__TASK DETAILS__
Would you write out every entry exactly, but without the pictures?

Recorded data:
----

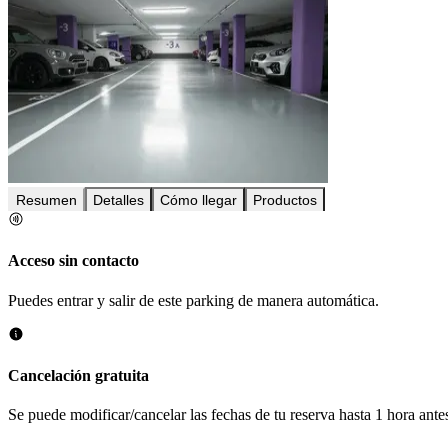
Resumen
Detalles
Cómo llegar
Productos
Acceso sin contacto
Puedes entrar y salir de este parking de manera automática.
Cancelación gratuita
Se puede modificar/cancelar las fechas de tu reserva hasta 1 hora antes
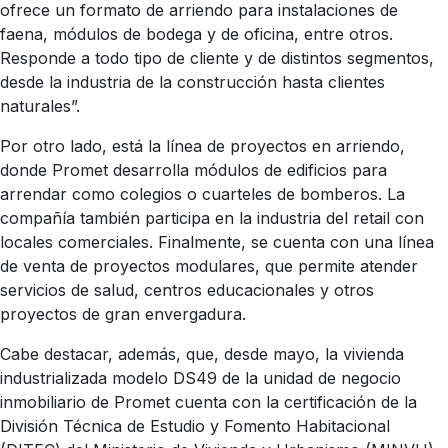
ofrece un formato de arriendo para instalaciones de
faena, módulos de bodega y de oficina, entre otros.
Responde a todo tipo de cliente y de distintos segmentos,
desde la industria de la construcción hasta clientes
naturales”.
Por otro lado, está la línea de proyectos en arriendo,
donde Promet desarrolla módulos de edificios para
arrendar como colegios o cuarteles de bomberos. La
compañía también participa en la industria del retail con
locales comerciales. Finalmente, se cuenta con una línea
de venta de proyectos modulares, que permite atender
servicios de salud, centros educacionales y otros
proyectos de gran envergadura.
Cabe destacar, además, que, desde mayo, la vivienda
industrializada modelo DS49 de la unidad de negocio
inmobiliario de Promet cuenta con la certificación de la
División Técnica de Estudio y Fomento Habitacional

----

__EXERCISE OUTPUT__
Resumen
Detalles
Cómo llegar
Productos
Acceso sin contacto
Puedes entrar y salir de este parking de manera automática.
Cancelación gratuita
Se puede modificar/cancelar las fechas de tu reserva hasta 1 hora antes
ofrece un formato de arriendo para instalaciones de
faena, módulos de bodega y de oficina, entre otros.
Responde a todo tipo de cliente y de distintos segmentos,
desde la industria de la construcción hasta clientes
naturales”.
Por otro lado, está la línea de proyectos en arriendo,
donde Promet desarrolla módulos de edificios para
arrendar como colegios o cuarteles de bomberos. La
compañía también participa en la industria del retail con
locales comerciales. Finalmente, se cuenta con una línea
de venta de proyectos modulares, que permite atender
servicios de salud, centros educacionales y otros
proyectos de gran envergadura.
Cabe destacar, además, que, desde mayo, la vivienda
industrializada modelo DS49 de la unidad de negocio
inmobiliario de Promet cuenta con la certificación de la
División Técnica de Estudio y Fomento Habitacional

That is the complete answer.